Citou o Presidente da República um trecho da carta datada de Paris em 28 de janeiro de 1890, dirigida a Oliveira Martins, que constitui um testemunho simbólico, onde sentimos ainda como Eça de Queiroz não seria indiferente a este reconhecimento. Daí a ligação das duas ocasiões – a do aplauso popular e a da confissão do mestre. A propósito de umas eventuais intrigas sobre o consulado de Paris, com epicentro no famigerado visconde de Faria, Eça pedia ao seu amigo que cuidasse de garantir a continuidade no consulado da cidade-luz, porém acrescentava: “Isto não quer dizer que eu não tenha desejo de recolher à minha Pátria; mas isso é difícil, por questões orçamentais, e a ficar na carreira, então desejo ficar em Paris. Se Vocês, todavia, homens poderosos, pudessem arranjar aí um nicho ao vosso amigo há tantos anos exilado, teríeis feito obra amiga e santa! Era necessário, porém, descobrir o nicho! E depois, arranjar do nosso bom amigo, o Rei, que eu fosse plantado no nicho! E dizer que, se eu, tivesse nascido dos Pirenéus para cá, e dado romances ao Petit Journal possuiria talvez 60.000 francos de renda”… Havia, no fundo, uma ligação íntima ao torrão natal e à nossa gente. E falando nas Notas Contemporâneas a propósito da demanda artificial de grandes homens que havia em França, Eça reconhecia que em qualquer escolha “a demonstração fica sujeita a dúvidas, a contestações, a protestos. Fica sobretudo incompreendida pela multidão”. Contudo, na distinção dos melhores, havia a exceção de Vítor Hugo, “pelo menos, é um grande homem – que não necessita demonstração”. E é disso que se trata no caso do nosso grande romancista.

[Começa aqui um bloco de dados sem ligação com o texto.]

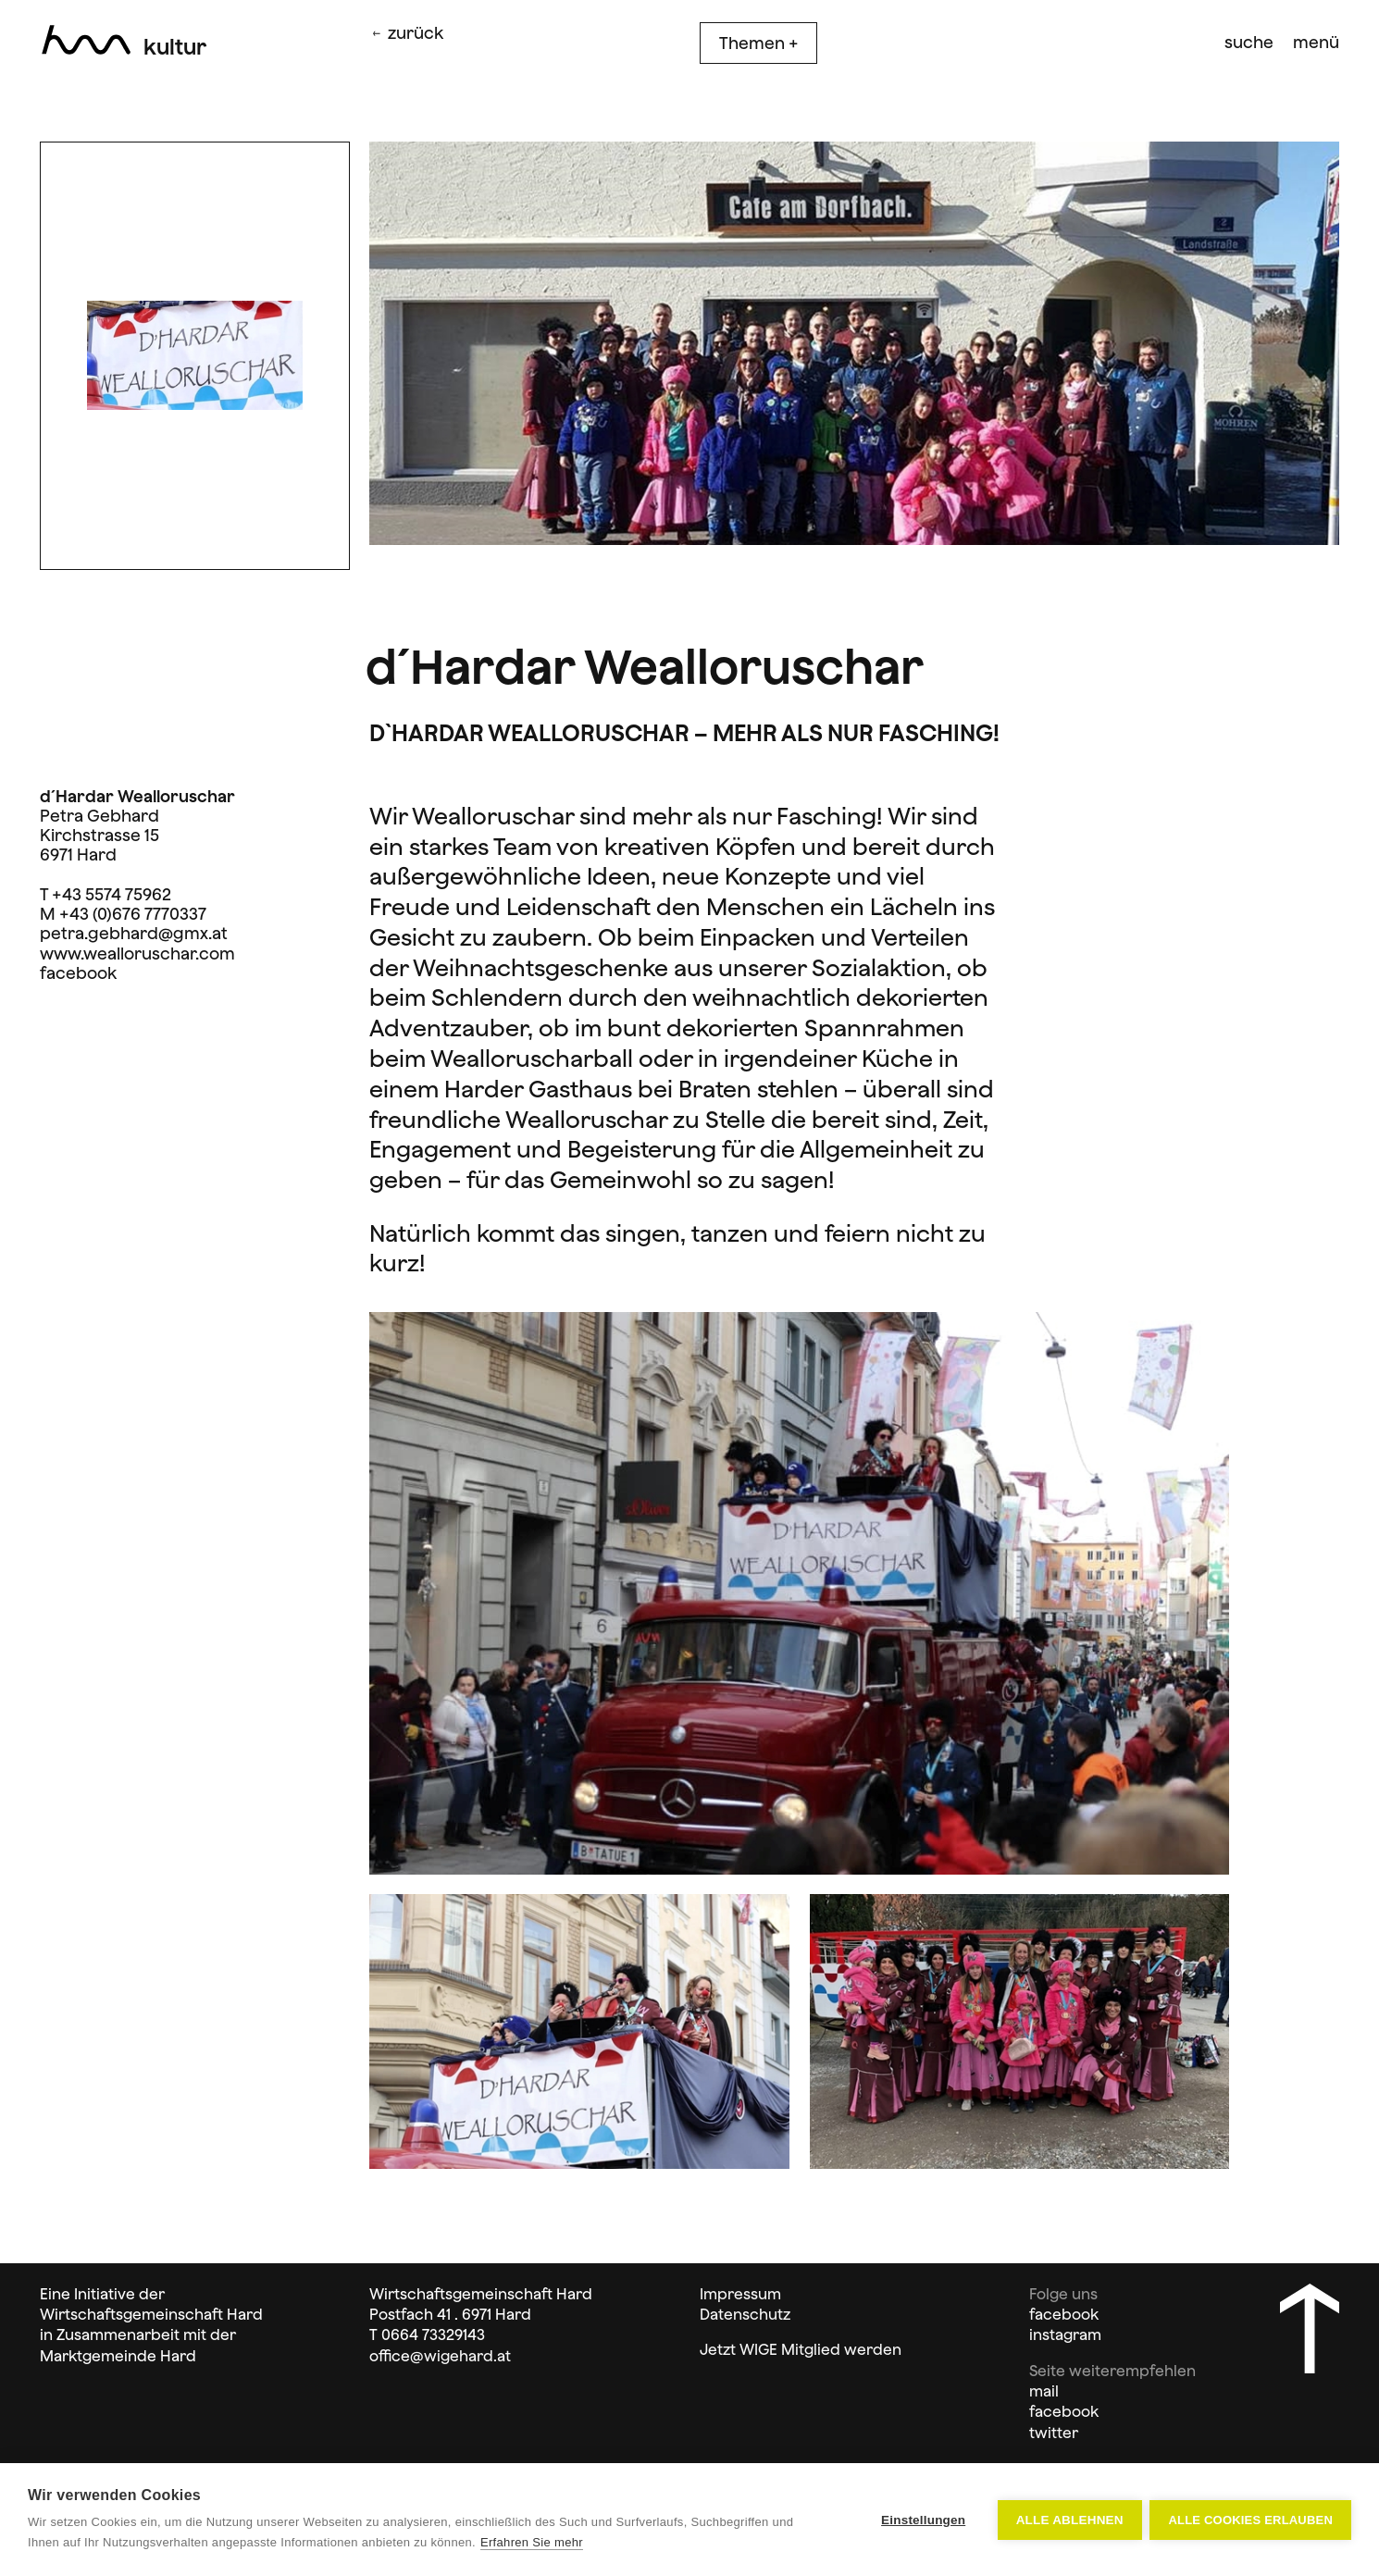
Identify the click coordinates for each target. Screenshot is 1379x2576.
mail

Ele, melhor que ninguém, usou da ironia para distinguir o trigo do joio, e isso não se esquece quando se fala dos melhores, sabendo-se que a sociedade envolve todos, incluindo as respetivas caricaturas, os Acácios, os Pachecos e os Abranhos, dos quais não se conhecia obra, mas apenas inefável talento. O contexto da carta era o do Ultimato inglês, na sequência do Mapa Cor-de-Rosa, momento dramático da vida nacional, e a Eça parecia-lhe que o País acordava estremunhado e olhava em redor procurando um caminho. E Eça de Queiroz foi uma personalidade atenta, que, com espírito positivo, desejava que Portugal singrasse. A atualidade queiroziana está assim na sua obra, que importa ler e reler, e no retrato crítico e rigoroso da sociedade com os seus defeitos e qualidades que importa apurar, para sermos melhores.